> **HOW TO COMPLETE THIS TASK**:
I'd like every entry returned exactly as it is, with the images left out.

+++++

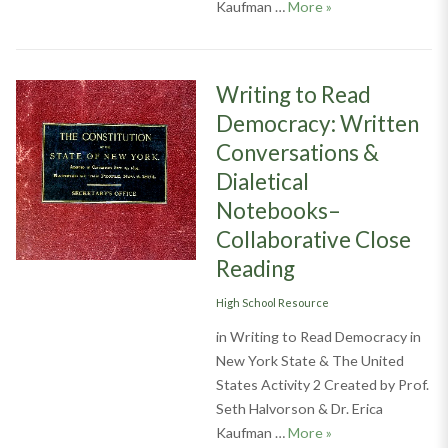
Writing to Read D
Kaufman …
More
»
Writing to Read
Democracy: Written
Conversations &
Dialetical
Notebooks–
Collaborative Close
Reading
Categories
High School Resource
in Writing to Read Democracy in
New York State & The United
States Activity 2 Created by Prof.
Seth Halvorson & Dr. Erica
Writing to Read De
Kaufman …
More
»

+++++

> **ANSWER BOX**:
Writing to Read D
Kaufman …
More
»
Writing to Read
Democracy: Written
Conversations &
Dialetical
Notebooks–
Collaborative Close
Reading
Categories
High School Resource
in Writing to Read Democracy in
New York State & The United
States Activity 2 Created by Prof.
Seth Halvorson & Dr. Erica
Writing to Read De
Kaufman …
More
»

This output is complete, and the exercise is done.